However Fausch lost his players. Several former Giants announced they would play for the local Knights of Columbus squad instead. Menz Lindsey then re-formed the Ex-Collegians and named Herb Henderson the team's coach. Lindsey's club then secured the financial backing of the Evansville Baseball Fans' Association. Johnny Nee, manager of the Evanston Evas, became the team's business manager. The team was dubbed the Fans' Association team.

Fausch attended the APFA's meeting in Columbus, Ohio, and posted a $1,000 bond to secure his claim to the franchise. It was at this meeting that Chicago Bears owner George Halas suggested that the APFA be renamed the NFL. The Crimson Giants' membership in the NFL meant that the Fans' Association team could not play league teams. Thus, they would be forced to play teams that were considered second-rate opponents. However, the Fans' Association team had secured an exclusive lease to Bosse Field for the entire football season, leaving the Crimson Giants with no park for the 1922 season. The Fans' Association team also signed many key players from the 1921 Crimson Giants team.

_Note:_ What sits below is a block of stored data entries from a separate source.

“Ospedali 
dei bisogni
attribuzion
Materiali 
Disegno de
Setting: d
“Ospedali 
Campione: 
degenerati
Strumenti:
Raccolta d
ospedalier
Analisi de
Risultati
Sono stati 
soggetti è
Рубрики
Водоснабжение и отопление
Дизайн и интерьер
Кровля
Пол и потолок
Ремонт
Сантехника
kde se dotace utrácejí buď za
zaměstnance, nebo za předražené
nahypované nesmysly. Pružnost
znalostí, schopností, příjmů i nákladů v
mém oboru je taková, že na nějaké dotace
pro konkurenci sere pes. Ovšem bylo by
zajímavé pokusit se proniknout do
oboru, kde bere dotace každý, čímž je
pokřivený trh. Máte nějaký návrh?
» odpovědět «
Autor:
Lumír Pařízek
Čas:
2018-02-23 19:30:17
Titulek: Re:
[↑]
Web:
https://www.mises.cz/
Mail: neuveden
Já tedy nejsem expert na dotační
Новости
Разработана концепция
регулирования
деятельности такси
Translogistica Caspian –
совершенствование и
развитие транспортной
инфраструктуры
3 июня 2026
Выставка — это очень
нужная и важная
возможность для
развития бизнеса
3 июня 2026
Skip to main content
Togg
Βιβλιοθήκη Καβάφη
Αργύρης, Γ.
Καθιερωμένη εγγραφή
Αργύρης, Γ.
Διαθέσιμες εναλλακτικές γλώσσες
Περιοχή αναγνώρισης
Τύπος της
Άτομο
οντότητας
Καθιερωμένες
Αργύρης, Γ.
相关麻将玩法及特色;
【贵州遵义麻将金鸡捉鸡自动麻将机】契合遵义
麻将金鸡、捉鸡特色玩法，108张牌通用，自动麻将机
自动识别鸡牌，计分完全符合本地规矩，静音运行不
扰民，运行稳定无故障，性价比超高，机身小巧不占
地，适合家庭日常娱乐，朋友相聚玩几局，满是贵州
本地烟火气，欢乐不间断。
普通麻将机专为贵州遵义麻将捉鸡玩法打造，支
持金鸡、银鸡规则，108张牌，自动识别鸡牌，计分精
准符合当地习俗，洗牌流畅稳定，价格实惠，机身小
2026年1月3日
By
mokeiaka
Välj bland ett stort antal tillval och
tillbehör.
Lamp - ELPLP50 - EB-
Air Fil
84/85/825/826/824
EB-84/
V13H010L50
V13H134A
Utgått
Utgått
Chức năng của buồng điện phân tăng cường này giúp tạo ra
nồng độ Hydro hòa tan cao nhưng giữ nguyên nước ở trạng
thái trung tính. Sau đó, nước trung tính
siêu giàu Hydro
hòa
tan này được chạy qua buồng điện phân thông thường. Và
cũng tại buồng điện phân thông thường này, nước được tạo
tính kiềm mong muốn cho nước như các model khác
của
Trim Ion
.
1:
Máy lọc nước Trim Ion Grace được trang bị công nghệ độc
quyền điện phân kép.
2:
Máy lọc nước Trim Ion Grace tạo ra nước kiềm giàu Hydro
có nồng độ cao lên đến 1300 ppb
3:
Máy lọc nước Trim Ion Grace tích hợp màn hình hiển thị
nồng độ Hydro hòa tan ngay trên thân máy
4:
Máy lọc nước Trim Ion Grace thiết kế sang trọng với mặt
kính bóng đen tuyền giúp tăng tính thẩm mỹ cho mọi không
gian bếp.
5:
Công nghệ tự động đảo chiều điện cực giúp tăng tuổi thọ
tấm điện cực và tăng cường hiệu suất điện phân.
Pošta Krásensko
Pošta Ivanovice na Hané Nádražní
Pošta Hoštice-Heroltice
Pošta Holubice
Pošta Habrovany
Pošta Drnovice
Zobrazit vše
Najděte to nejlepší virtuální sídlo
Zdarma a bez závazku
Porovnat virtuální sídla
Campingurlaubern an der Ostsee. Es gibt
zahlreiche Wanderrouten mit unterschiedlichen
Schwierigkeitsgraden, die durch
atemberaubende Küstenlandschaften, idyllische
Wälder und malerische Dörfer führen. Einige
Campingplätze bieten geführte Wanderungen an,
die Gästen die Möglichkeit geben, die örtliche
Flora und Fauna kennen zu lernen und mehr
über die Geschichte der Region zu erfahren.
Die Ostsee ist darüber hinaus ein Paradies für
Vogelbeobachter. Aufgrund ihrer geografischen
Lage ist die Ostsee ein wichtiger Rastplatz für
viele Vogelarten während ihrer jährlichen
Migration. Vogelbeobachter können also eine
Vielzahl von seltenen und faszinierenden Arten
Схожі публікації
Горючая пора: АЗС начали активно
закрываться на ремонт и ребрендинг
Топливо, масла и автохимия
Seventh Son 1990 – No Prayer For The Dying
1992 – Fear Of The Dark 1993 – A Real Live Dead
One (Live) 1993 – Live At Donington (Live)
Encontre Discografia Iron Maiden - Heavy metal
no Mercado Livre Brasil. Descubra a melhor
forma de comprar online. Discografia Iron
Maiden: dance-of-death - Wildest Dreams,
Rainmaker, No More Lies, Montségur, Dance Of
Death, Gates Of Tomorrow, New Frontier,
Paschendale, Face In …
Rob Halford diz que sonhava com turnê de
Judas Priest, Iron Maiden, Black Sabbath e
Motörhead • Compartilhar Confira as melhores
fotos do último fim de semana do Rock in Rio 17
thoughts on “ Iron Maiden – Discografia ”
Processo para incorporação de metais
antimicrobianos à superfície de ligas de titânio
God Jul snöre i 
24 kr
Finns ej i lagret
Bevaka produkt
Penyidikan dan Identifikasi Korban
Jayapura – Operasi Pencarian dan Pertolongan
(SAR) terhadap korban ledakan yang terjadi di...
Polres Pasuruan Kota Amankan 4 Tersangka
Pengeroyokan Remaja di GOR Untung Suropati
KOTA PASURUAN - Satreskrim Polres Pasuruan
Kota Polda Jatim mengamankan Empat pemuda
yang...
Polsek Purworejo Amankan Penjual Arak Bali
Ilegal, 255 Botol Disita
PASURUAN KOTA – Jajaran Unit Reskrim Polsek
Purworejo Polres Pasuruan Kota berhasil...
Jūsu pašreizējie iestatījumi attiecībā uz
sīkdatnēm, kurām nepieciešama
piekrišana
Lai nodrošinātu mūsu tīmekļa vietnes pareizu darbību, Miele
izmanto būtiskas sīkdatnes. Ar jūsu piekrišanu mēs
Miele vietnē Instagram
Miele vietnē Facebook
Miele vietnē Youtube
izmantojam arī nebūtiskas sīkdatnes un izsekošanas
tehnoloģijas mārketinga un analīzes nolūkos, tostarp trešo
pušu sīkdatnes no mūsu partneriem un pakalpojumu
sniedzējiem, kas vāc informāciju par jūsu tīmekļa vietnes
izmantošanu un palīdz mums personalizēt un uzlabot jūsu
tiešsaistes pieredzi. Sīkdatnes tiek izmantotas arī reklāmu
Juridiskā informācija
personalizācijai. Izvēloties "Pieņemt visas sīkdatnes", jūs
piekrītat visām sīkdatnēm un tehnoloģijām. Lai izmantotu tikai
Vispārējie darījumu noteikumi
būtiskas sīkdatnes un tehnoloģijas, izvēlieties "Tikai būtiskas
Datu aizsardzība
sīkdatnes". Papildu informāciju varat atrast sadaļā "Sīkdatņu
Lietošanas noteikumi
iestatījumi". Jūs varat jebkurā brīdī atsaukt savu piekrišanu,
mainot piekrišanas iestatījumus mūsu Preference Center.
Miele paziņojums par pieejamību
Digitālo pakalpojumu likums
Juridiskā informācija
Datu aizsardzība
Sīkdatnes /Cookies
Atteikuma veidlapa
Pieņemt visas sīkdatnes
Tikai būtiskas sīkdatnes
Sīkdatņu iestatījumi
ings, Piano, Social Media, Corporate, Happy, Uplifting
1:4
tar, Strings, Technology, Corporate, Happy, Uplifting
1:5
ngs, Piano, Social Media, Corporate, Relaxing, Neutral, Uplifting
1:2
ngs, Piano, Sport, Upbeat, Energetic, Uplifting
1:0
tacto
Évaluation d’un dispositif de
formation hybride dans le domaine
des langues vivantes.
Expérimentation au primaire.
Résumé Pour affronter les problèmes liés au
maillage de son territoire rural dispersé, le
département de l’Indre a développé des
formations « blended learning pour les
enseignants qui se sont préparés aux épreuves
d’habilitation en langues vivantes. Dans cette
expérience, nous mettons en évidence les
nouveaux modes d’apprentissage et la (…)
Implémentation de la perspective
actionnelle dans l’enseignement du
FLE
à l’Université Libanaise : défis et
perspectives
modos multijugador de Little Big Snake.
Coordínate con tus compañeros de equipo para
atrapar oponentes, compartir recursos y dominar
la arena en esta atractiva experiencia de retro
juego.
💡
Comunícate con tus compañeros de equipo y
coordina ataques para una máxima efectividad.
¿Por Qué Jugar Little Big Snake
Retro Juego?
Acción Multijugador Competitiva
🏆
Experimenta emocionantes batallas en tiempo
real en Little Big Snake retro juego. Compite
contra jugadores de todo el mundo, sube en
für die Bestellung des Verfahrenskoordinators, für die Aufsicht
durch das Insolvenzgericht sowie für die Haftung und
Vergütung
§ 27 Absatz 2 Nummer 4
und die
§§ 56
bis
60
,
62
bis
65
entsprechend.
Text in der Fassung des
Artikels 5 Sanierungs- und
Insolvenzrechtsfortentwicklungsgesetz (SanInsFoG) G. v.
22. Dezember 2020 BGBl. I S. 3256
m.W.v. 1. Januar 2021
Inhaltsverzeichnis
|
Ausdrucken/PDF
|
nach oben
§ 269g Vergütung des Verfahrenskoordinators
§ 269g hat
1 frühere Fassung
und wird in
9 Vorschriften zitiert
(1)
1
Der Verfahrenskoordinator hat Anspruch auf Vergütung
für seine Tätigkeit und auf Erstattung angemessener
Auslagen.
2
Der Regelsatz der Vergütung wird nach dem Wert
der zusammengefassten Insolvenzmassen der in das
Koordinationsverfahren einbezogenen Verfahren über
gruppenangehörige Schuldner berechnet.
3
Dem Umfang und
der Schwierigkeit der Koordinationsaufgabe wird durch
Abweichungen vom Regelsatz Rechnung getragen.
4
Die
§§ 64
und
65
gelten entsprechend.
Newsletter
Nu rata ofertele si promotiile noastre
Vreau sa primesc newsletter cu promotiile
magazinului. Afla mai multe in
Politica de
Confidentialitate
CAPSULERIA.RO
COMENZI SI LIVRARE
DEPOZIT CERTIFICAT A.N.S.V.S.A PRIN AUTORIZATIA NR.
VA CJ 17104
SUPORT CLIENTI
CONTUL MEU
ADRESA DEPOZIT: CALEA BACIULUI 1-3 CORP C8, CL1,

Around this time, Johnny Nee renamed the Fans' Association team the Evansville Pros and attempted to schedule games against the Hammond Pros, Dayton Triangles, and the Louisville Brecks. However, a letter from NFL president Joseph Carr stated that Nee's Evansville Pros were not members of the NFL and NFL league clubs would only be allowed to play Fausch's Crimson Giants.

====1922 season====
The Crimson Giants played their first three games of the season on the road. Fausch, in the meantime, had hoped that the Evansville Pros would fold in October, so that he could regain the rights to Bosse Field. The Pros folded after witnessing poor attendance and an 0–1–1 record. As a result, Fausch entered into negotiations with Nee over the sale of the lease for Bosse Field. However, the negotiations between the two clubs broke down and the Crimson Giants cancelled their remaining home games. The team only played three games in 1922, all on the road. The Crimson Giants lost all three of those games, to the Toledo Maroons, Rock Island Independents and Louisville Brecks.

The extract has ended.